Three of the four EFTA Member States (all but Switzerland, which instead has a series of bilateral agreements with the EU) are also members of the EEA (the European Economic Area). The EEA Agreement, which came into being in 1994, is a treaty between the EU on the one hand and Iceland, Liechtenstein and Norway on the other. It effectively allows those EFTA states to participate in the EU’s Internal Market, whilst in turn contributing to the EU. EEA States are given the opportunity to express their views on EU legislation, but cannot vote on it.
Under the EEA Agreement, EU law relevant to the EFTA policy areas applies in the EEA. This includes the four freedoms (the free movement of goods, services, persons and capital), as well as competition and state aid rules. It also includes so-called “horizontal policies”, such as consumer protection, company law, environment, gender equality, health and safety and labour law.
The EEA Agreement does not cover common agriculture and fisheries policies (although it does contain provisions on trade in agricultural and fish products), customs union, common trade policy, common foreign and security policy, justice and home affairs, direct and indirect taxation and monetary union.
When an EU law is passed, it will be marked “text with EEA relevance” if it also applies in the EEA. A full directory of legal instruments relevant to the EEA is available here.
EFTA without the EEA?
To join the EEA it is necessary first to join EFTA. However, the reverse is not true. The UK could, like Switzerland, be a member of EFTA without being a member of the EEA. If the UK did that (but did not negotiate a bilateral agreement with the EU as Switzerland has done) it would only be bound by the Free Trade Agreement between the EU and EFTA, which has a limited remit, as set out above.

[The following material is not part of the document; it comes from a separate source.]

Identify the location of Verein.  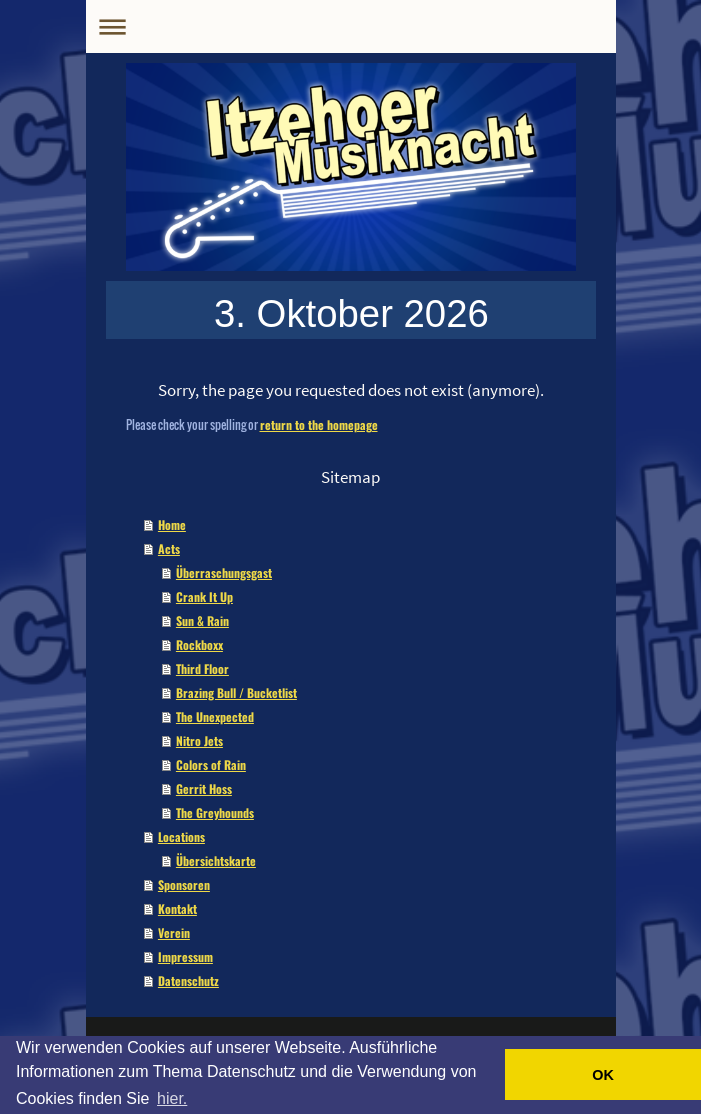 (174, 932).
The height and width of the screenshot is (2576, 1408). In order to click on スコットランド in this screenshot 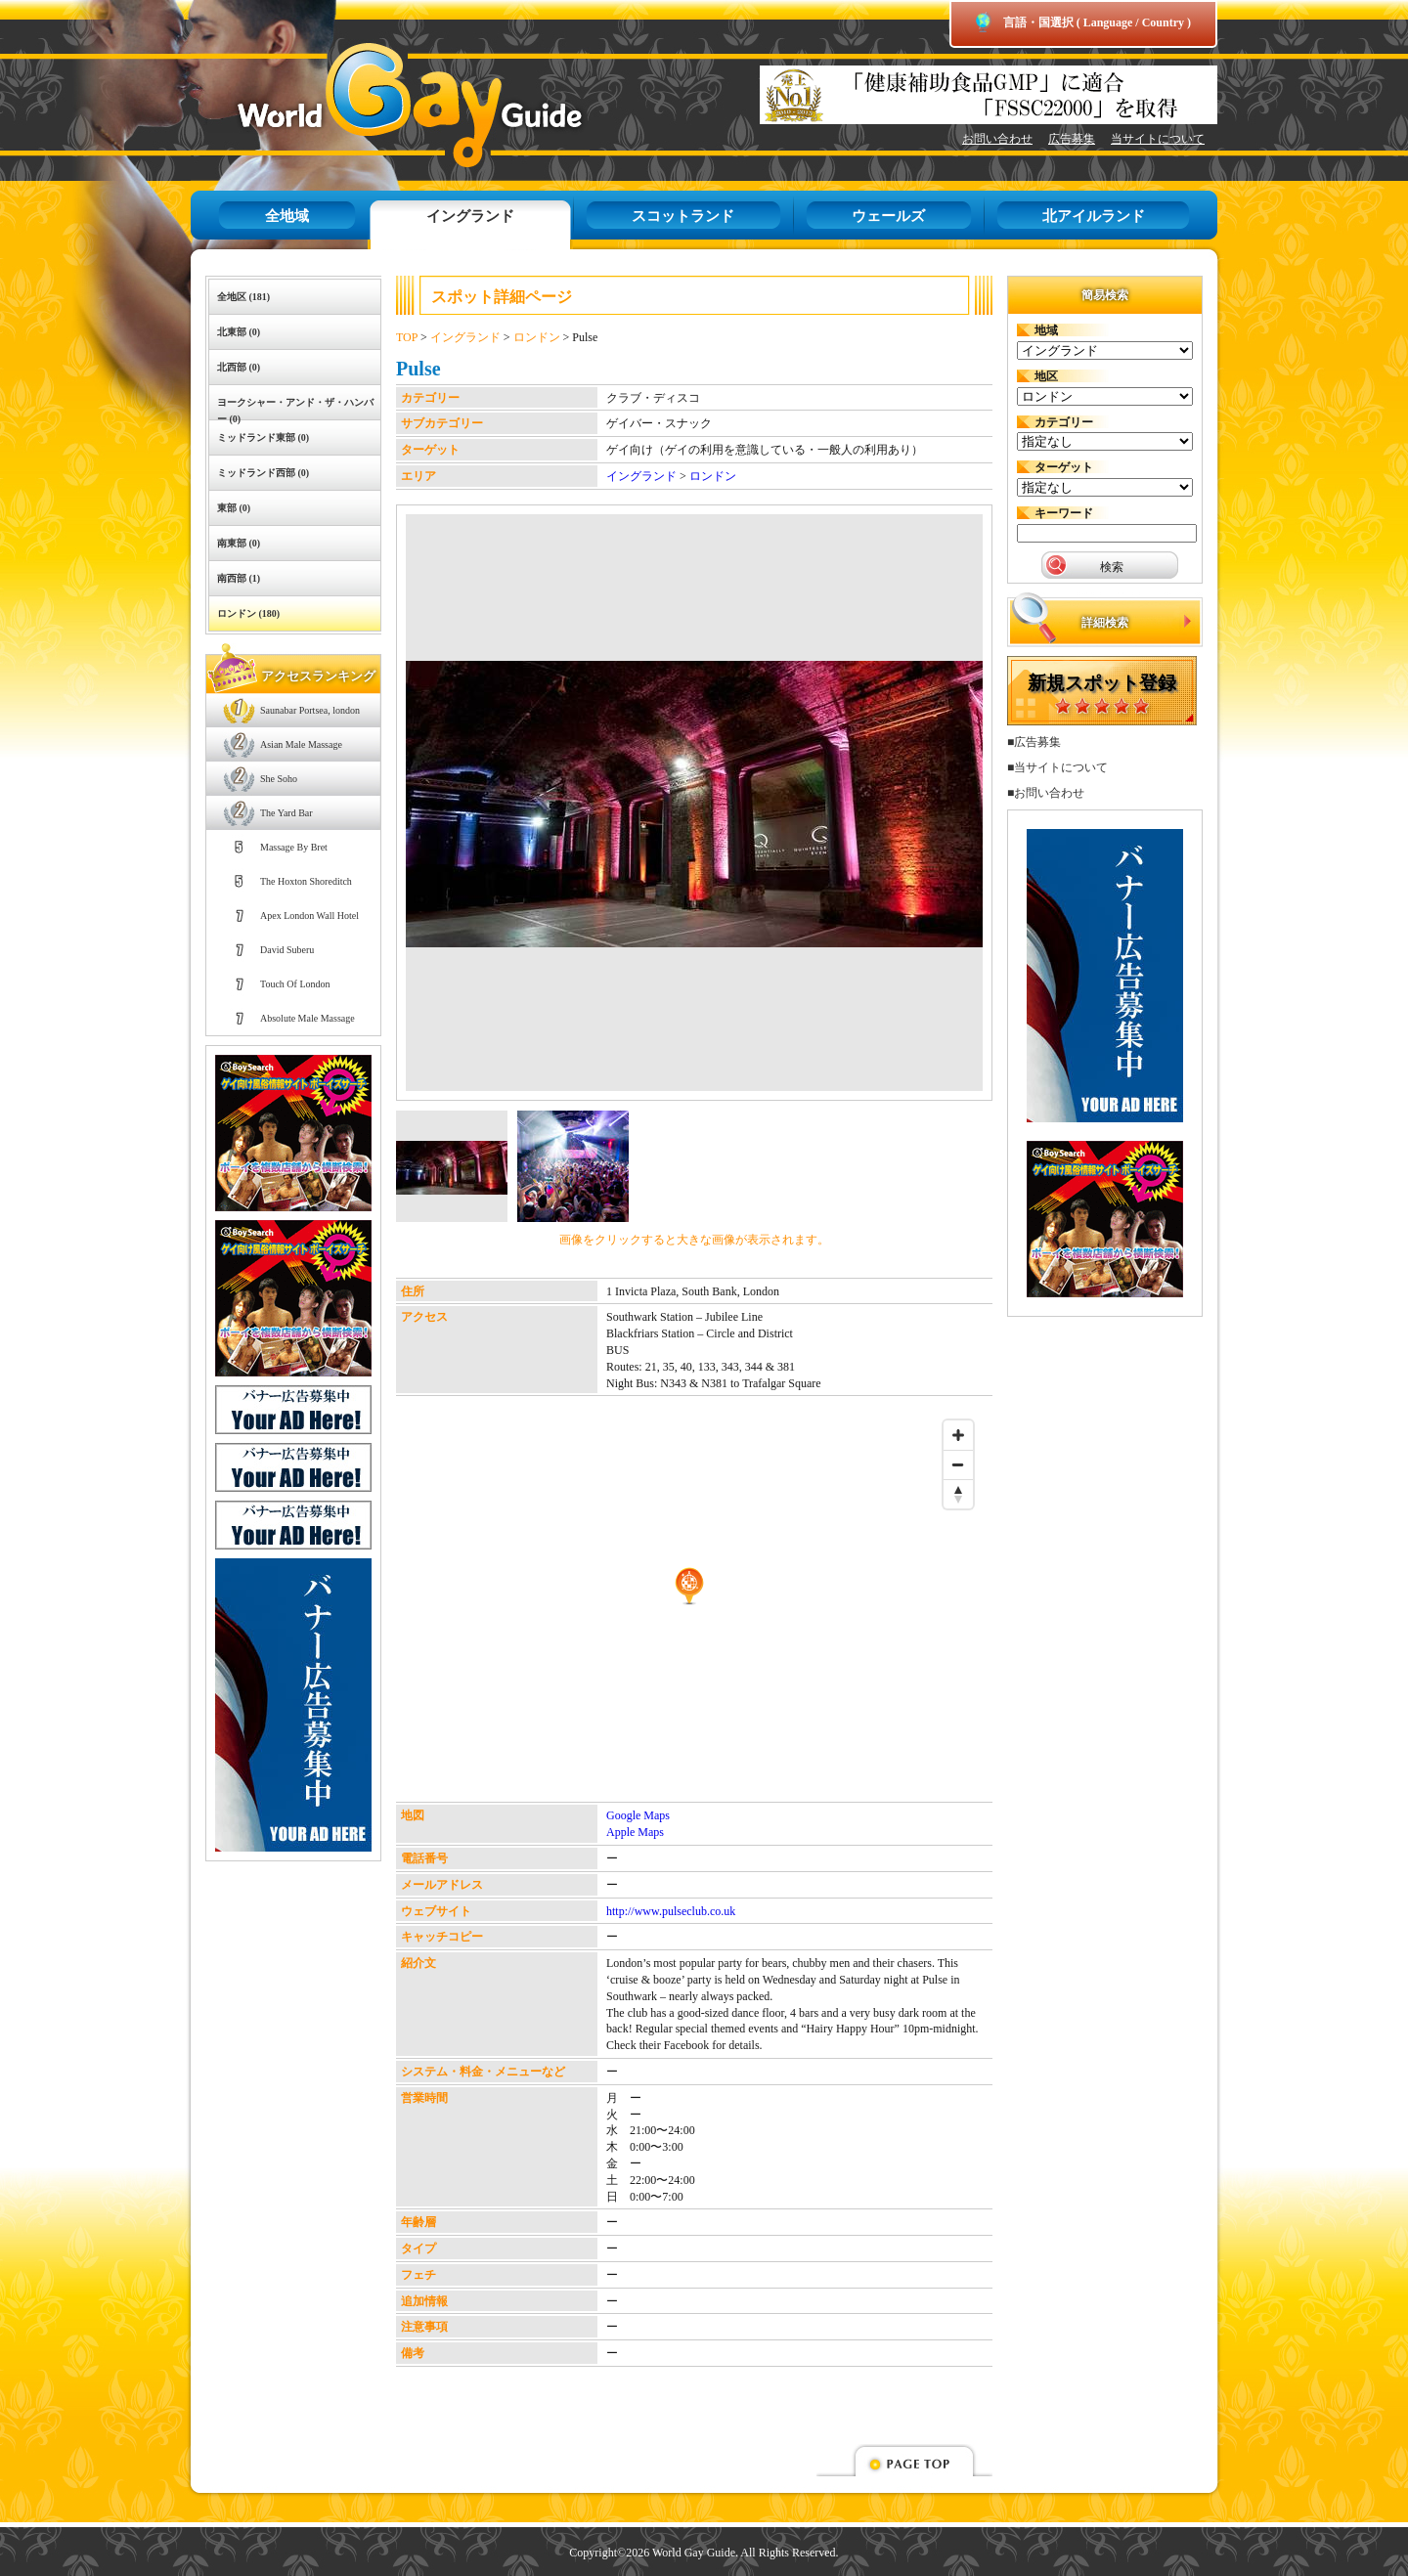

There are also diverging views as to whether membership of EFTA would give the UK access to the EFTA Free Trade Agreements with third countries (the Centre for European Reform assumes not in this article, whereas Ruth Lea argues in this post on LSE’s BrexitVote blog that it would).
Of course, in order to join either EFTA or the EEA, the UK would have to conclude a treaty between the Member States of those organisations. Precisely what obligations and rights the UK would have would therefore depend upon the outcome of negotiations.
Relevance of EEA/EFTA obligations in the UK courts
All of the discussion above addresses only the UK’s obligations on the international plane. When the UK signs and ratifies an international treaty it is bound by it in international law. However, because the UK is a dualist country, international law does not become part of English law unless and until it is specifically incorporated. The European Communities Act 1972 transposed the UK’s international law obligations under the EU treaties into domestic law and a statute would be required to do likewise in relation to any subsequent arrangement.
The precise contours of the rights and duties arising under an EFTA/EEA-style arrangement for the UK and their relevance to litigants in English courts would therefore depend upon the form of the implementing legislation.